Because there have been several cases in which the promised carbon storage did not materialise, REDD+, however, is facing a crisis of confidence. It is telling of the dynamics of international cooperation that launching a new initiative is politically more attractive than the arduous task of fixing the problems in the older one. As a result, the international funding landscape will become even more fragmented and complex.
How much of the payments earmarked for IPLC actually reaches them depends on how representative and reliable their intermediary organisations are. Perhaps more important, however, is protecting the populations that traditionally live in the forest from encroachment by cattle ranchers and gold miners.
The Facility (TFFF) and the Fund (TFIF) have complex governance structures with two boards of directors. The Facility’s secretariat will initially be hosted by the World Bank. Specialised consulting firms will be contracted to manage the Fund’s investments. This creates a separate funding bureaucracy with extensive administrative requirements instead of relying on established development and climate‑finance structures and procedures. That approach generates high transaction costs and can quickly produce frictions that block the mechanism.
What are the prospects for success of the new initiative?

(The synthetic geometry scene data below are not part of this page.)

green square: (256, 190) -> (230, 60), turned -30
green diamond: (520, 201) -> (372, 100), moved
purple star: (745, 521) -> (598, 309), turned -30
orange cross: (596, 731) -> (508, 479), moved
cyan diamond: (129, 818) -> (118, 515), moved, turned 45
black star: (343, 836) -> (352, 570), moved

It is still unclear when the Fund will be established at the planned scale and begin operations. In Belém, donors pledged USD 6.7 billion in total, including USD 1 billion each from Brazil and Indonesia, USD 3 billion from Norway, EUR 1 billion from Germany, and EUR 0.5 billion from France. Both Norway and Germany have announced that their contributions will be disbursed in tranches over ten years. No further significant pledges have been made since Belém. It therefore remains uncertain whether the targeted USD 25 billion in donor funding can be mobilised and how long that will take. If the Fund’s final size remains as currently pledged, private financing and the Fund’s annual surplus will be correspondingly smaller.

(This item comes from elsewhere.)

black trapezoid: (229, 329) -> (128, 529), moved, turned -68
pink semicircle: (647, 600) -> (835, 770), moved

Because of the TFFF’s design flaws on both the financing and expenditure sides, and the inadequate donor commitments, it is doubtful that the Facility will deliver the hoped‑for quantum leap in tropical forest protection. In a few years’ time, the TFFF could join REDD+ as another once‑promising initiative that has fallen into distress. As long as annual amounts mobilised remain in the single‑digit billions, there is insufficient justification for a complex fund structure. Given the overall scale of global development and climate finance, this should be achievable through direct transfers from donor to tropical forest countries. In addition to financing, legal obligations for tropical forest protection at national and international levels are required. Both should receive greater attention rather than tying up political and administrative energy in a financial mechanism with questionable prospects for success.
Georg Schäfer is an expert in sustainable economic development, employment promotion, and poverty reduction. He worked in German development cooperation for many years.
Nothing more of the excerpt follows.